The decision




Upper Tribunal
(Immigration and Asylum Chamber) Appeal Number: IA/50918/2013


THE IMMIGRATION ACTS


Heard at Field House
Determination Promulgated
On 19th August 2014
On 22nd August 2014



Before

DEPUTY UPPER TRIBUNAL JUDGE DAVIDGE


Between

THE SECRETARY OF STATE FOR THE HOME DEPARTMENT
Appellant

and


AFTAB AHMAD BUTT


Respondent
Representation:

For the Appellant: Mr I Jarvis, Senior Home Office Presenting Officer
For the Respondent: Mr Z Nasim, Counsel, instructed by Visa Wise Immigration Services

DETERMINATION AND REASONS
Introduction
1. For convenience I shall refer to the parties as they were known in the First-tier. The Respondent appeals with permission, the decision of First-tier Tribunal Judge Warren L Grant, promulgated on 11th June 2014, in which he allowed the Appellant's appeal brought against the refusal to issue him an EEA residence card. The Appellant is the Pakistani father-in-law of a French national Sponsor. The Respondent's refusal was made on the basis that the Appellant's sponsoring daughter in law was not a qualifying EEA sponsor in the context of Regulations 15 and 6 of The Immigration (European Economic Area) Regulations 2006, as relevant for permanent residence rights of her family members, as she had left work in August 2008, and had not returned to work until September 2013, and so did not have five years exercise of treaty rights upon which the Appellant could rely.
The Hearing at the First-tier
2. Judge Grant was persuaded that because the French Sponsor's husband had, in 2012, been granted British citizenship, conditions as to the EEA sponsor's length of residence and activity as a worker, were not applicable.
The Permission Application and Grounds of Appeal
3. Permission was granted on the basis that the issue of the Sponsor's husband's British citizenship was not of relevance. The application had been made with reference to Regulation 7, ie as a family member of a qualifying EEA national, in this case, the Sponsor, not her husband, and his British citizen status was irrelevant.
The Hearing Before Me
4. The Appellant's representative Mr Nasim indicated at the beginning of the hearing that he did not seek to defend the judge's decision allowing this appeal as the force of the grounds was irresistible.
5. The representatives were in agreement that the decision should be set aside, the error being self evidently material. Discussion followed as to the venue for remaking the decision.
6. Mr Nasim submitted that although the Appellant could not succeed on the basis of the arguments which were developed at the First-tier Tribunal, the fact that the judge had made an error so that the decision should be set aside, now left the Appellant free to re-argue the matter on the basis that the Sponsoring daughter-in-law has obtained the requisite five years here as a qualified person in the context of Regulation 6(1)(b) with reference to (2)(a), in particular that her qualified status as a worker continued from 2008 to 2013, uninterrupted by absence of work, because the absence was due to pregnancy/maternity and illness as referred to in the Botwell Medical Centre's letter at page 19 of the Appellant's bundle, so that in fact the Appellant was able to establish his sponsor's 5 years uninterrupted residence as a worker.

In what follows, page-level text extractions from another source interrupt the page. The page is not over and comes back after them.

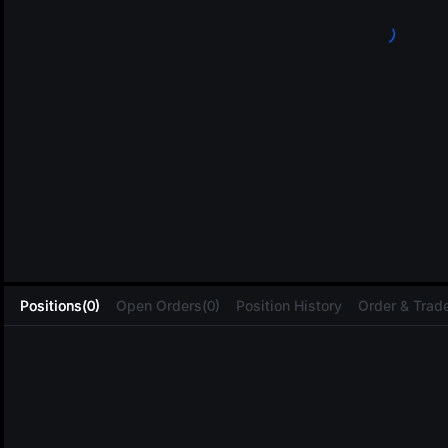
L
Positions(0)
Open Orders(0)
Position History
Order & Trade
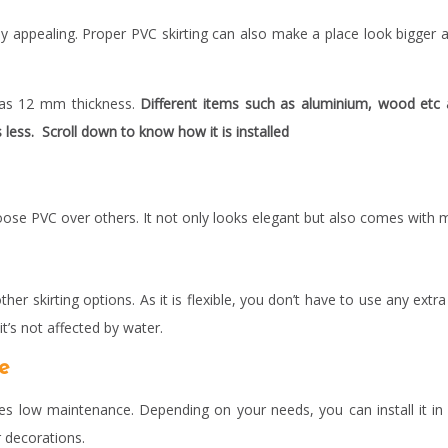
lly appealing. Proper PVC skirting can also make a place look bigger 
 has 12 mm thickness.
Different items such as aluminium, wood etc a
s less. Scroll down to know how it is installed
oose PVC over others. It not only looks elegant but also comes with 
ther skirting options. As it is flexible, you don’t have to use any extra
t’s not affected by water.
ce
s low maintenance. Depending on your needs, you can install it in d
r decorations.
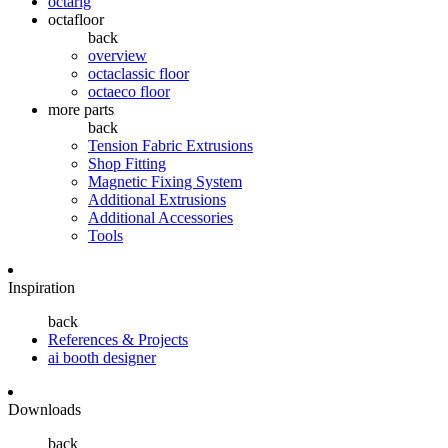
octarig
octafloor
back
overview
octaclassic floor
octaeco floor
more parts
back
Tension Fabric Extrusions
Shop Fitting
Magnetic Fixing System
Additional Extrusions
Additional Accessories
Tools
Inspiration
back
References & Projects
ai booth designer
Downloads
back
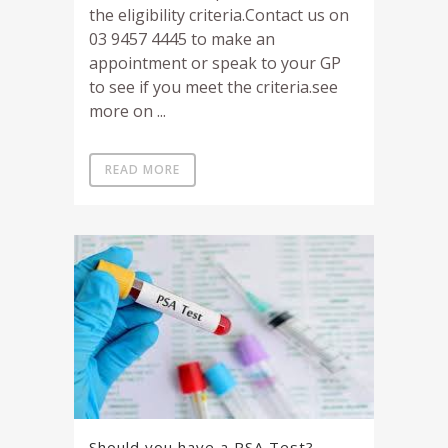
the eligibility criteria.Contact us on
03 9457 4445 to make an
appointment or speak to your GP
to see if you meet the criteria.see
more on ...
READ MORE
Should you have a PSA Test?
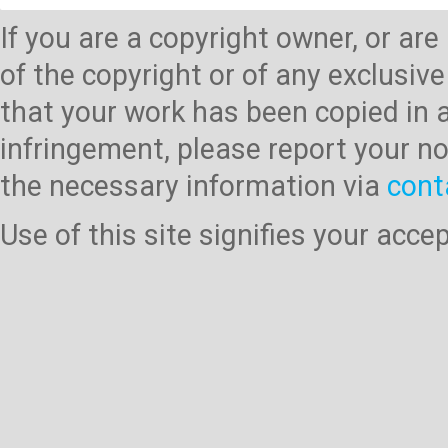
If you are a copyright owner, or ar
of the copyright or of any exclusive
that your work has been copied in 
infringement, please report your no
the necessary information via
cont
Use of this site signifies your acc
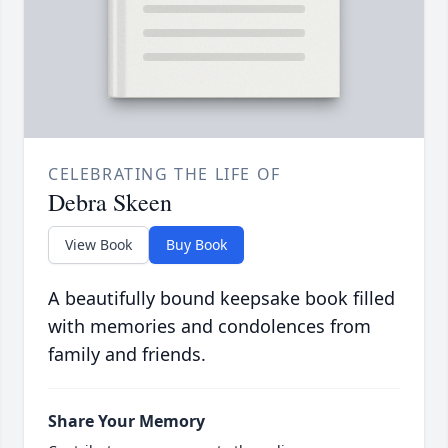
CELEBRATING THE LIFE OF
Debra Skeen
View Book
Buy Book
A beautifully bound keepsake book filled
with memories and condolences from
family and friends.
Share Your Memory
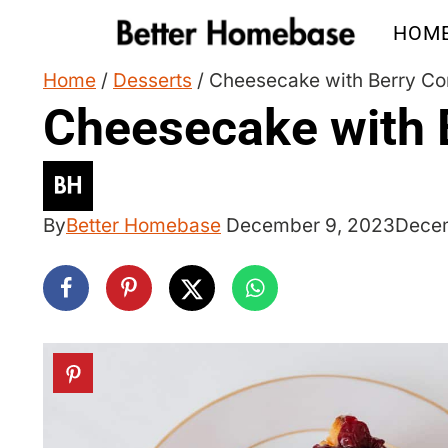
Skip
HOM
to
content
Home
/
Desserts
/
Cheesecake with Berry C
Cheesecake with 
By
Better Homebase
December 9, 2023
Decem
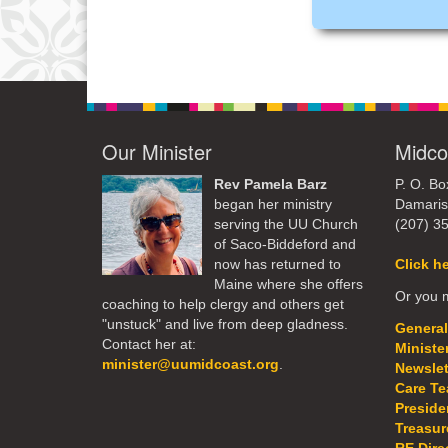
Our Minister
Midco
Rev Pamela Barz
P. O. Bo
began her ministry
Damaris
serving the UU Church
(207) 3
of Saco-Biddeford and
now has returned to
Click h
Maine where she offers
Or you m
coaching to help clergy and others get
"unstuck" and live from deep gladness.
General
Contact her at:
Ministe
minister@uumidcoast.org
.
Newslet
Care T
Preside
Treasur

Whilst not the argument before the First-tier Tribunal, it was an argument open to the Appellant on the appeal ground asserting an entitlement based on her having relevant worker status. The judge's determination carried no findings of fact relevant to determining the issue. The Appellant was not in a position to proceed before me today because the EEA Sponsor was not at court having recently given birth to a second child. In connection with the pregnancy of the sponsor in 2008 there was a recent European court of Justice case, which he did not have to hand, promulgated on 19 July, which gave relevant guidance.
7. Mr Jarvis was in agreement with the course of action proposed by Mr Nasim because of the absence of any factual findings at the First-tier.
8. Although, as I expressed to Mr Nasim at the time, I am not sure how the case of preliminary ruling in the case of Jessy Saint Prix (Case C-507/12) could assist the Appellant in the context of the chronology of this case, the absence of findings of fact at the First-tier, and of the sponsor before me, does mean that I am not in a position to remake the decision today, so that the Appellant will have an opportunity to better his evidence although as will be explained to him, it can only be evidence relating to facts that predated the decision. I have considered venue. I am satisfied that in light of the extensive fact finding exercise to be conducted it is one of those rare cases where remittal is the right course.
9. In short the decision of the First-tier Tribunal is vitiated by material error of law namely a failure to apply the relevant regulations of The Immigration (European Economic Area) Regulations 2006.
10. I set the decision aside and remit the case to the First-tier Tribunal to be remade.